A status report dated 22 March showed Gerate Nr. I and IV were still at Juterbog, with Nr. I configured as a 040 and Nr. IV to be completed as a 041. Gerate Nr. II and V had left for the front on 11 and 10 March respectively. Gerat Nr. VI was returning to Juterbog with engine damage. Gerat Nr. III had been virtually destroyed and only the gun breech was salvageable. Gerat Nr. VII needed parts and wasn’t going to be made operational anytime soon.

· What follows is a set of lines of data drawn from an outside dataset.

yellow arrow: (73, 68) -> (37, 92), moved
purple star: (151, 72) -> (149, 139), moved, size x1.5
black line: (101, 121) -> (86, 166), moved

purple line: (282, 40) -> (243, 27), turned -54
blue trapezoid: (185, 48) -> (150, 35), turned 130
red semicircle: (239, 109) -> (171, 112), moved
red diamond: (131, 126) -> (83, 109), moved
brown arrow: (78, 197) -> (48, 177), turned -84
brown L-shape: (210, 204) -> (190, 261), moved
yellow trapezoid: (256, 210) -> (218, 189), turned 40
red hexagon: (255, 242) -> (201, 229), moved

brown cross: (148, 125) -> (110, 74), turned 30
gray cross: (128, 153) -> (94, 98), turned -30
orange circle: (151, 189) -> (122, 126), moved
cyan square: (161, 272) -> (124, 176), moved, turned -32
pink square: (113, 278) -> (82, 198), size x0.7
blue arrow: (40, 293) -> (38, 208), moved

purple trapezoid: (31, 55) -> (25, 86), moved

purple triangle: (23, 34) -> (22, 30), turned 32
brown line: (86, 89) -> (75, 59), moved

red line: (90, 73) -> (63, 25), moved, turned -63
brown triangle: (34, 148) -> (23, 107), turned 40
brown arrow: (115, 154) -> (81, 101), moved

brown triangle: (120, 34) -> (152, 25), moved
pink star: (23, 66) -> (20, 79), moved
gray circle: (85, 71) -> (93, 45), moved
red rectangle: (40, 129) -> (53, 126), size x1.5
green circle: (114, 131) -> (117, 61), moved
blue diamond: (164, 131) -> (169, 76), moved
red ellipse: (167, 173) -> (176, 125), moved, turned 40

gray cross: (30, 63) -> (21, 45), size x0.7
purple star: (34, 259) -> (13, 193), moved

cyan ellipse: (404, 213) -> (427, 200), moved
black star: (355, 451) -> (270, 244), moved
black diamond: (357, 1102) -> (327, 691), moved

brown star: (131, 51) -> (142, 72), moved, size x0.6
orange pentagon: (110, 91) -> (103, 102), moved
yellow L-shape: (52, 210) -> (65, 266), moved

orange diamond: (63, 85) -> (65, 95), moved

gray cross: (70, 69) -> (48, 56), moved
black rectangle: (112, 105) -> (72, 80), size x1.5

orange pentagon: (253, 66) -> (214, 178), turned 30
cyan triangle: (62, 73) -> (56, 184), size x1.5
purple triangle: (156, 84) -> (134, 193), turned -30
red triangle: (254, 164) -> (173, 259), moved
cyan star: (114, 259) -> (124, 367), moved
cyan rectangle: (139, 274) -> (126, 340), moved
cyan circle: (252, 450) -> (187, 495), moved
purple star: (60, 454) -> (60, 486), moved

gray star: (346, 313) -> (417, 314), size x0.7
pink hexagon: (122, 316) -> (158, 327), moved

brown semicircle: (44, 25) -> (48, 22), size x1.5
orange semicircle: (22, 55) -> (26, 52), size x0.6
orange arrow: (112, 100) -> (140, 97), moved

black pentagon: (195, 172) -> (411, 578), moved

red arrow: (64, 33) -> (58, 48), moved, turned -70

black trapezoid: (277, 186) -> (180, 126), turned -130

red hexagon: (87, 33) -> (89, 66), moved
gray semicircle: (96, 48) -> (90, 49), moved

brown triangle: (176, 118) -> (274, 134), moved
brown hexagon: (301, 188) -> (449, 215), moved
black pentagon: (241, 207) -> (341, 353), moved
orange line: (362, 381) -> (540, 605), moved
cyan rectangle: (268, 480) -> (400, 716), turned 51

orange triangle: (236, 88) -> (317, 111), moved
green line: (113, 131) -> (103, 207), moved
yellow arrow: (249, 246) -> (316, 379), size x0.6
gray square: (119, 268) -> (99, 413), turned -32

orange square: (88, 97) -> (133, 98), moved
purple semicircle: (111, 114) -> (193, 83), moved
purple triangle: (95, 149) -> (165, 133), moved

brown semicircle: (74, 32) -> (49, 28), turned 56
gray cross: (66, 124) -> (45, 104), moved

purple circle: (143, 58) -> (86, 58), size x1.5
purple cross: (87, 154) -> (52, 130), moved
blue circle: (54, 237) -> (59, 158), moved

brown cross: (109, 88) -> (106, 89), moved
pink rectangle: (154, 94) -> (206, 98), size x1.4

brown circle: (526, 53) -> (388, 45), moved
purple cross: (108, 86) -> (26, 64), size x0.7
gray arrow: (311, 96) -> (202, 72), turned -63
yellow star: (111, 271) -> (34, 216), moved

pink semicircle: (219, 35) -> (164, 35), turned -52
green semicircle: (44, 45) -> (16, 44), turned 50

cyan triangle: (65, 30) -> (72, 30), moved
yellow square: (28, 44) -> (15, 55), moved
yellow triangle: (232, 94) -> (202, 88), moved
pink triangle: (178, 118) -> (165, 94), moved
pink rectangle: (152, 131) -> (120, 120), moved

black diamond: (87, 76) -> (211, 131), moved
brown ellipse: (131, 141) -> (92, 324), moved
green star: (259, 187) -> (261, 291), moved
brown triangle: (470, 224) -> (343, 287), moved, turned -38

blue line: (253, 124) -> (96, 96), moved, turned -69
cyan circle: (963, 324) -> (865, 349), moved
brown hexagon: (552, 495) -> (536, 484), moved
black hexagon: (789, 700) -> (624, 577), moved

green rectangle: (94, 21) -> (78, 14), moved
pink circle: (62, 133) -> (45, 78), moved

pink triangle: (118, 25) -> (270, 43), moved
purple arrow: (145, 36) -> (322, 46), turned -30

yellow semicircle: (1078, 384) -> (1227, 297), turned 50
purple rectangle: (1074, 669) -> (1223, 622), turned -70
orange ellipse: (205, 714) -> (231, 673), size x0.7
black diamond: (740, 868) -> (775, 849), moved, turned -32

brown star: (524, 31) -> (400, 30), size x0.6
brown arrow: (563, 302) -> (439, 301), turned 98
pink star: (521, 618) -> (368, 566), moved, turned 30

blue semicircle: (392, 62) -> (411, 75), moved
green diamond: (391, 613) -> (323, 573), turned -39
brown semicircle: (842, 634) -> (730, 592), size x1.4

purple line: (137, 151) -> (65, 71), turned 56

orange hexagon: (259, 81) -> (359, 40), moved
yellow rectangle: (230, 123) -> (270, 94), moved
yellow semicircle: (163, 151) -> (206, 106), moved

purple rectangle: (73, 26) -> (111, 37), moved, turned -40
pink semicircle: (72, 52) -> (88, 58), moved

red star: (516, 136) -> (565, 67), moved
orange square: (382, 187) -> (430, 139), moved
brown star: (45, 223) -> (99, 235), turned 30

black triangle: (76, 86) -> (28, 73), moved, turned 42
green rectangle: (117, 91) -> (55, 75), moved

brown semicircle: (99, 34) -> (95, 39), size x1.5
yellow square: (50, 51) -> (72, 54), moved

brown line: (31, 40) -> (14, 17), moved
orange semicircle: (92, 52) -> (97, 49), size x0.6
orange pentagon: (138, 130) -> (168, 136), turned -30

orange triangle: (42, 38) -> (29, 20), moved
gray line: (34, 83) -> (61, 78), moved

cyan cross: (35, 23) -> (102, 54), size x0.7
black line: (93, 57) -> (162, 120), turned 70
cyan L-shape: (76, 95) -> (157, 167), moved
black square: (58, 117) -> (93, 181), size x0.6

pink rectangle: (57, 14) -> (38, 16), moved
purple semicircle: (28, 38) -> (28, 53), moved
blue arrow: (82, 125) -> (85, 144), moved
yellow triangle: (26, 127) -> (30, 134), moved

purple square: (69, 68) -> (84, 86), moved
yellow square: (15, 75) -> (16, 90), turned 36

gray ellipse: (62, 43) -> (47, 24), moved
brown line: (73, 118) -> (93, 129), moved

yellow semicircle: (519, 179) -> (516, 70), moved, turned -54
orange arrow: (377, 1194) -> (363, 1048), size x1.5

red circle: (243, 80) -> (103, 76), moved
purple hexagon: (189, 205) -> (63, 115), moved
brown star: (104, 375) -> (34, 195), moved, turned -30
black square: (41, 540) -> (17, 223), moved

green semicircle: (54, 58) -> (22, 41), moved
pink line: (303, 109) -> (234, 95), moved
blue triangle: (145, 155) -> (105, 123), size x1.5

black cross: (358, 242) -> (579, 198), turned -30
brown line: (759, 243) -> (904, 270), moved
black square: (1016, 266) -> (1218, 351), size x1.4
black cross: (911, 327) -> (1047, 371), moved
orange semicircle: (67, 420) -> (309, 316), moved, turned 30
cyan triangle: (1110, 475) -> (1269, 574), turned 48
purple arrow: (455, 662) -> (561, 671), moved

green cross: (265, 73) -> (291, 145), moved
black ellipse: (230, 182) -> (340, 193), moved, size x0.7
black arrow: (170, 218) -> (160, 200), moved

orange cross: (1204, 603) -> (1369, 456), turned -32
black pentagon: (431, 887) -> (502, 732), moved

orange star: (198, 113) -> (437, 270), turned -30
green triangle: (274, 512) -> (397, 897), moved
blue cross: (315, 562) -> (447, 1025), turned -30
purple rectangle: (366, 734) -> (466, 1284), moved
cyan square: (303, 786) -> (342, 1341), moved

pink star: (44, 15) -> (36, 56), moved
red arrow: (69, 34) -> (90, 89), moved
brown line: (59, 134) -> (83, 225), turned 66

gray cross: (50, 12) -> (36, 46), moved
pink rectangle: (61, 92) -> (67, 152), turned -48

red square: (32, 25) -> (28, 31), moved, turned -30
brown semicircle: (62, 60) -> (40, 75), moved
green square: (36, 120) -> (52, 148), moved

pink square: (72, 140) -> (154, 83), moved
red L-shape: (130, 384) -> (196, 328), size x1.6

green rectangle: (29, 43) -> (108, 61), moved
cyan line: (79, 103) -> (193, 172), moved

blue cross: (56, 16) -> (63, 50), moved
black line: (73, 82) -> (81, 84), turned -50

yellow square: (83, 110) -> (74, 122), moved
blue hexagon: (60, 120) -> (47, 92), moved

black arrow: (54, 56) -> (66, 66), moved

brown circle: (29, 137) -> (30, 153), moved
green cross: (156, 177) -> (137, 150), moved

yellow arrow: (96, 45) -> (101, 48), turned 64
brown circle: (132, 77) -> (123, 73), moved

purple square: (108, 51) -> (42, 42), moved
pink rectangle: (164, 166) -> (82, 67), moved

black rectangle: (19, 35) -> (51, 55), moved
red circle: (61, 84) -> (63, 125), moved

Battery 628 was ordered disbanded on 11 April and its personnel incorporated into Battery 428, although it’s unlikely that either unit actually saw action except in local defense.

In 1945, Nr. II (“Eva”) as well as Nr. V (“Loki”) were captured by US forces in the period 21 March to 11 April 1945. Nr. VII, the test weapon, was captured by the US Army in Hillersleben and shipped to Aberdeen Proving Grounds but later scrapped. Nr. VI (“Ziu”) was captured by the Red Army, probably when they overran Juterbog on 20 April 1945. This is on display at the Kubinka tank museum, although marked as Nr. I (“Adam”). Nr. IV (“Odin”) was also captured by the Red Army. The fates of guns Nr. I (“Adam”) and Nr. III (“Thor”) are unknown.